Billy Caldwell was a Métis born March 17, 1780, outside of Fort Niagara, New York (then Canada), to Rising Sun, Mohawk Nation, and William Caldwell, an Irish Captain in the British army.
He was an influential leader during the dawn of America and one whose story transcends history as a man fighting for his family, a way of life, and ultimately, a home for his tribe.
Caldwell found himself at the crossroads of a new America, caught between two worlds—a quickly descending minority world of Native Americans and the growing white settlers. He navigated the changing landscape by creating commerce in the Great Lakes region, following opportunities across the country and building a community for his family and friends.
Situated in a unique position in 1833, Caldwell was named chief for the three Chicago tribes—Ottawa, Ojibwa, and the Potawatomi—and negotiated one of the largest land trades in American history. This treaty represented over five-million acres, allowing white settlers to occupy the Midwest and Lake Michigan area.
The result was removal of thousands of Native Americans to “Indian Territory” west of the Missouri River. Since the early nineteenth century, Native Americans have worked to rebuild community, families, commerce, and equality in America.
ABOUT THE AUTHOR(S)
Susan L. Kelsey lived in the Sauganash neighborhood of Chicago on the site of Billy Caldwell’s former 1,600-acre reserve land received during the 1833 Treaty of Chicago.

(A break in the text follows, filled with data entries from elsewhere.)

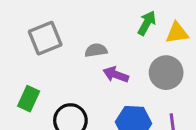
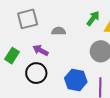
purple arrow: (116, 75) -> (41, 50), moved

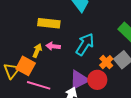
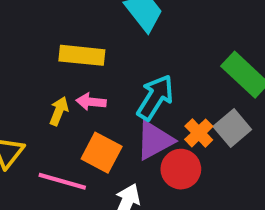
orange square: (26, 66) -> (102, 153), moved
purple triangle: (79, 80) -> (155, 140), moved

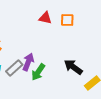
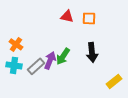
black arrow: (73, 67) -> (92, 52), moved, turned -132
green arrow: (38, 72) -> (63, 56), moved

She found a bronze plaque signifying the boundary of historic Fort Dearborn and Caldwell’s Reserve and wanted to learn more about the history of Billy Caldwell, “Chief Sauganash.” Over the course of twenty-five years, Kelsey followed the trail of Caldwell through two countries, thirteen states, and thousands of miles, and met new friends along the journey, intersecting stories about Irish Native Americans and learning about the land we call America.